*GOAL OF THE EXERCISE*: Within the data that follows, how many lines carry the string "Design"? Give the number alone.
··· RECORDS SUPPLIED
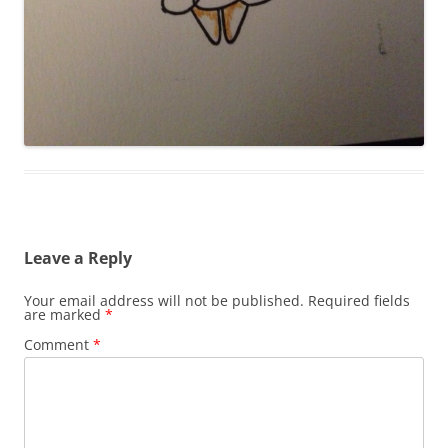
Leave a Reply
Your email address will not be published.
Required fields
are marked
*
Comment
*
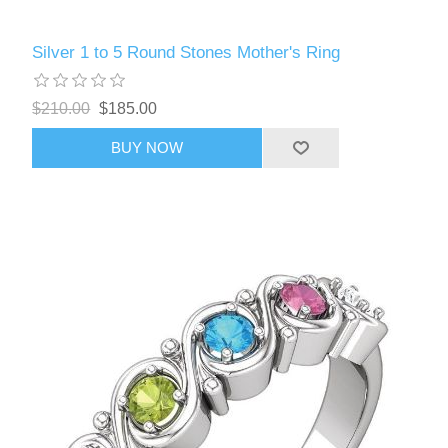
Silver 1 to 5 Round Stones Mother's Ring
$210.00
$185.00
BUY NOW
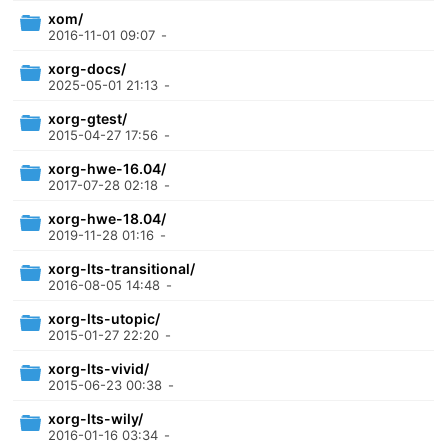
xom/
2016-11-01 09:07
-
xorg-docs/
2025-05-01 21:13
-
xorg-gtest/
2015-04-27 17:56
-
xorg-hwe-16.04/
2017-07-28 02:18
-
xorg-hwe-18.04/
2019-11-28 01:16
-
xorg-lts-transitional/
2016-08-05 14:48
-
xorg-lts-utopic/
2015-01-27 22:20
-
xorg-lts-vivid/
2015-06-23 00:38
-
xorg-lts-wily/
2016-01-16 03:34
-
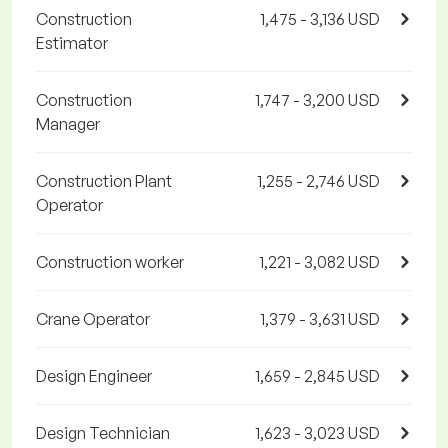
Construction
1,475 - 3,136 USD
Estimator
Construction
1,747 - 3,200 USD
Manager
Construction Plant
1,255 - 2,746 USD
Operator
Construction worker
1,221 - 3,082 USD
Crane Operator
1,379 - 3,631 USD
Design Engineer
1,659 - 2,845 USD
Design Technician
1,623 - 3,023 USD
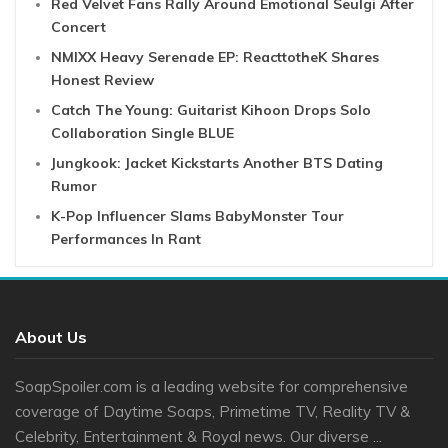
Red Velvet Fans Rally Around Emotional Seulgi After
Concert
NMIXX Heavy Serenade EP: ReacttotheK Shares
Honest Review
Catch The Young: Guitarist Kihoon Drops Solo
Collaboration Single BLUE
Jungkook: Jacket Kickstarts Another BTS Dating
Rumor
K-Pop Influencer Slams BabyMonster Tour
Performances In Rant
About Us
SoapSpoiler.com is a leading website for comprehensive
coverage of Daytime Soaps, Primetime TV, Reality TV &
Celebrity, Entertainment & Royal news. Our diverse ...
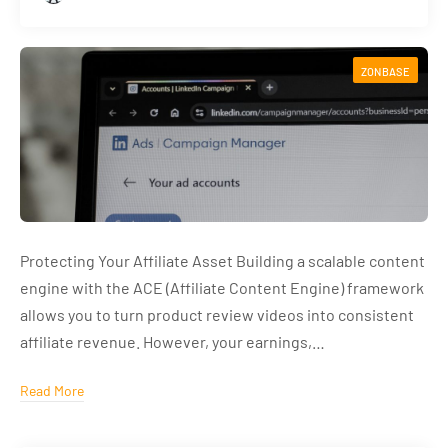
ZONBASE
Protecting Your Affiliate Asset Building a scalable content
engine with the ACE (Affiliate Content Engine) framework
allows you to turn product review videos into consistent
affiliate revenue. However, your earnings,…
Read More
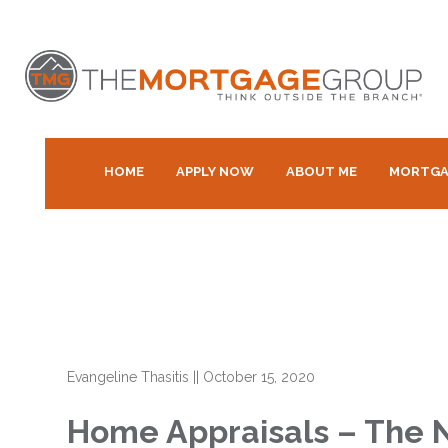
HOME
APPLY NOW
ABOUT ME
MORTGA
Evangeline Thasitis
||
October 15, 2020
Home Appraisals – The 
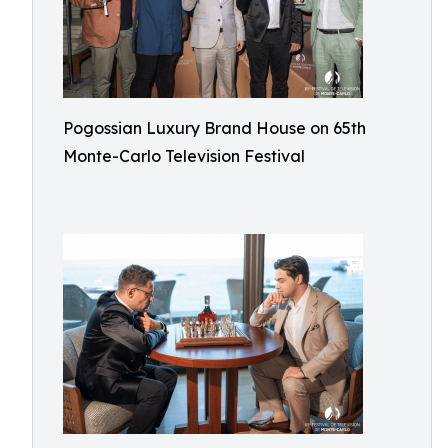
Pogossian Luxury Brand House on 65th
Monte-Carlo Television Festival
······
*EXERCISE ANSWER*: 2